The recent literature that I found seems to suggest that learning cursive helps the brain to develop and makes kids better writers. What literature, you ask? Why, this literature, as summarized below:

  1. Writing notes by hand has been shown to support better learning than taking notes on a keyboard.
    Mueller, P. A., & Oppenheimer, D. M. (2014). The pen is mightier than the keyboard: Advantages of longhand over laptop note taking. Psychological science, 25(6), 1159-1168.
  2. Other types of writing cannot be substituted for cursive, as far as the brain is concerned. Writing in cursive uses parts of the brain that are distinct from what you use when writing in print or when typing on a keyboard.
    Berninger, V. W., Abbott, R. D., Jones, J., Wolf, B. J., Gould, L., Anderson-Youngstrom, M., … & Apel, K. (2006). Early development of language by hand: Composing, reading, listening, and speaking connections; three letter-writing modes; and fast mapping in spelling. Developmental Neuropsychology, 29(1), 61-92.
    James, K. H., & Engelhardt, L. (2012). The effects of handwriting experience on functional brain development in pre-literate children. Trends in neuroscience and education, 1(1), 32-42.
  3. Handwriting instruction results in better writing. Writing by hand has been linked to higher order writing tasks, such as word selection and the organization of ideas. When handwriting is automatic, the cognitive load of writing is reduced so that students can focus on composing their ideas.

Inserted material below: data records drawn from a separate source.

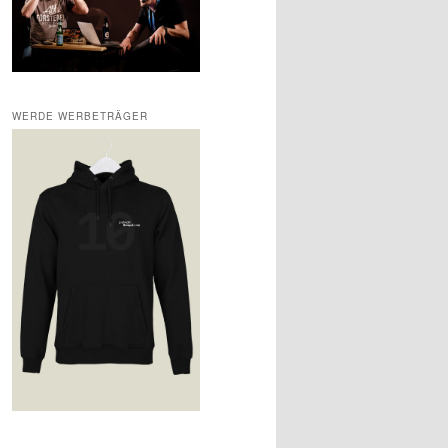
WERDE WERBETRÄGER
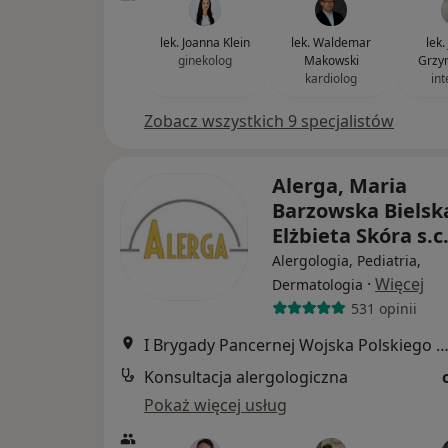
lek. Joanna Klein
lek. Waldemar
lek.
ginekolog
Makowski
Grzy
kardiolog
int
Zobacz wszystkich 9 specjalistów
Alerga, Maria
Barzowska Bielska
Elżbieta Skóra s.c
Alergologia, Pediatria,
·
Więcej
Dermatologia
531 opinii
I Brygady Pancernej Wojska Polskiego 10, Wejhe
Konsultacja alergologiczna
Pokaż więcej usług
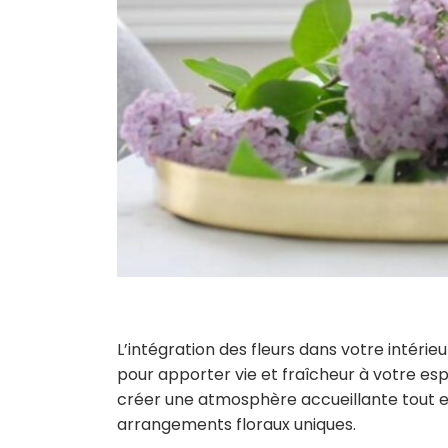
L’intégration des fleurs dans votre intérie
pour apporter vie et fraîcheur à votre e
créer une atmosphère accueillante tout e
arrangements floraux uniques.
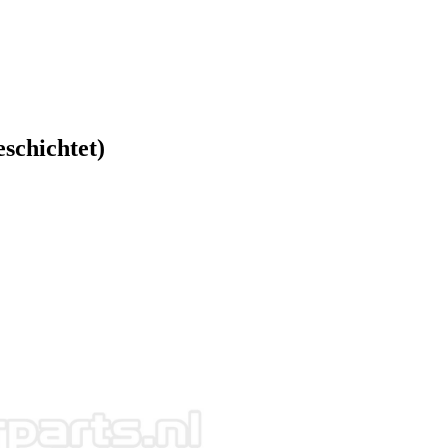
schichtet)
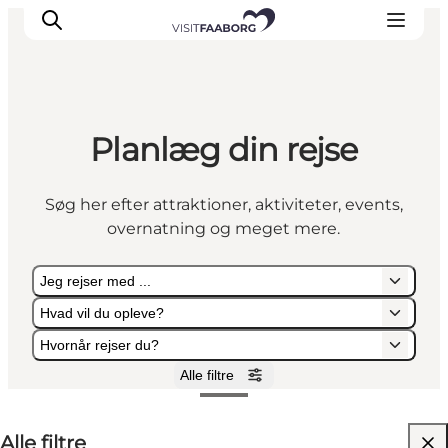
Planlæg din rejse
Overnatning
Spisesteder
Søg her efter attraktioner, aktiviteter, events,
Oplevelser
overnatning og meget mere.
Øhop
Outdoor
Jeg rejser med ...
Det sker
Hvad vil du opleve?
Hvornår rejser du?
Alle filtre
Jeg rejser med ...
Hvad vil du opleve?
Hvornår rejser du?
Alle filtre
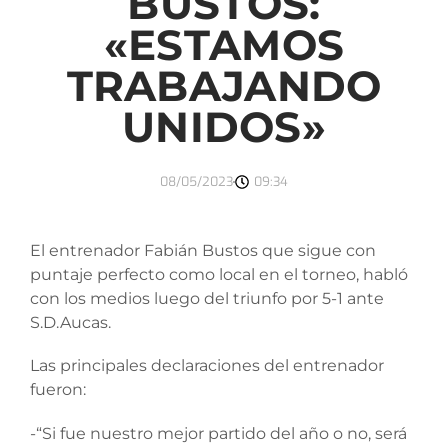
BUSTOS:
«ESTAMOS
TRABAJANDO
UNIDOS»
08/05/2023
09:34
El entrenador Fabián Bustos que sigue con
puntaje perfecto como local en el torneo, habló
con los medios luego del triunfo por 5-1 ante
S.D.Aucas.
Las principales declaraciones del entrenador
fueron:
-“Si fue nuestro mejor partido del año o no, será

    Berninger, V. W., Abbott, R. D., Swanson, H. L., Lovitt, D., Trivedi, P., Lin, S. J. C., … & Amtmann, D. (2010). Relationship of word-and sentence-level working memory to reading and writing in second, fourth, and sixth grade. Language, Speech, and Hearing Services in Schools, 41(2), 179-193.
    Medwell, J., Strand, S., & Wray, D. (2009). The links between handwriting and composing for Y6 children. Cambridge Journal of Education, 39(3), 329-344.
  4. Kids must achieve automaticity, or fluency, in basic skills before they can go on to higher order thinking skills. If they do not do this, their working memory will be burdened with basic skills.  Achieving automaticity requires direct instruction and supervised practice.
    Santangelo, T., & Graham, S. (2016). A comprehensive meta-analysis of handwriting instruction. Educational Psychology Review, 28(2), 225-265.
  5. Cursive writing has noticeable benefits for people with dyslexia and other learning disabilities.
    Berninger, V., Wolf, B., (2009) Teaching students with dyslexia and dysgraphia: Lessons from teaching and science.  Baltimore: Paul H. Brookes, Publishing Co.
    Montgomery, D. (2012). The contribution of handwriting and spelling remediation to overcoming dyslexia. In Dyslexia-A Comprehensive and International Approach. InTech. Available at http://cdn.intechopen.com/pdfs/35808/InTech-%20The_contribution_of_handwriting_and_spelling_remediation_to_overcoming_dyslexia.pdf.

My dear husband is concerned that I may turn into some back-to-basics nutcase. “Don’t you have more important things to worry about?” he asks. More important than whether my children’s school teaches reading and writing? No, not really. Sure, there are other important things to worry about, but more important?